From the show's tongue-in-cheek "diversity" open to host Michael Che's "Reparations Emmys" skit, it was a night that made a lot of on-the-nose jabs at the industry's piss-poor representation statistics. Unfortunately, the joke's on the Emmys, a legacy award that congratulates an industry that still continues to be overwhelmingly white, straight, and male.
Throughout the night, the rallying cry from the Emmys' writer room appeared to be "diversity!!!" made obvious by their efforts to incorporate a relatively diverse range of presenters. And while this year featured a record-breaking number of diverse nominees, for some reason, it took until Regina King's win for Best Lead Actress in a Limited Series or Movie—over an hour into the televised broadcast—for any POC winners to actually grace the stage. Unfortunately though, this shouldn't come as a surprise. Because although contemporary television has been lauded as the harbinger of diversity for the entertainment industry, we still have a long way to go in terms of creating television that's truly reflective of the actual American population.
At this point, I'm getting pretty tired of self-congratulatory industry awards that feel more like ads spotlighting their own diversity initiatives rather than institutions actually working toward any meaningful, lasting change. Like, is it really that hard for old-school pool of industry voters continue to award the same (white) people over and over and over again? Because while it's cool that we (finally) got the first Asian-American nominee for Lead Actress in a Drama Series, is it really progress when they spend more screentime patting themselves on the back for nominating the (very deserving) Sandra Oh than trying to right the lack of television representation for America's fastest growing population? Or even attempt a cursory nod toward the problem? Gina Rodriguez, where was your long-awaited nomination?

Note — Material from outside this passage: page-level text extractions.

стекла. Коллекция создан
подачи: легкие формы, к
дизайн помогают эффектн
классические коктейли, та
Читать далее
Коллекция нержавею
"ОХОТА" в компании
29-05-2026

Not only that, but the Emmys also allowed many things that were under their control to supersede their purported emphasis on diversity and representation. After all, it was an awards ceremony that allows Jeff Daniels' horse more airtime than a single creative who could actually qualify as "diverse." An event that let Che—a recent defender of Louis C.K.'s troubling return to the stage—make #MeToo jokes about the "many talented and creative people in Hollywood who haven't been caught yet." A carefully scripted broadcast that, as Vulture's Brian Moylan noted, allowed Black Mirror to become "the first black anything to win an award tonight." An industry lynchpin that gave an award to a limited series about... another overwhelmingly white, male ceremony like the Oscars.
It kind of reminds me of a great tweet I saw once (though I, unfortunately, can't remember who wrote it), which basically went along the lines of, "white people can't even let POC have their own jokes about white people." And while it applied to cringe-y moments like Jimmy Kimmel's diversity nod, more importantly, the undercurrent of the joke was a poignant and relevant one: The oppressors always enjoy joining the oppressed's conversation, but only until it's convenient for them.
Sure, it's nice to bring awareness to the larger issue at hand, but perhaps all the effort that the Television Academy put toward showboating their "wokeness" would be put to better use quietly boosting and supporting the careers of diverse creators? Opening up their ranks in meaningful ways that will impact the industry for decades to come? Encouraging young filmmakers, producers, and actors who may not necessarily see themselves reflected in the nominees by mentoring them? Maybe come back to the white people jokes when you have more than a token nominee or two, and then we can talk.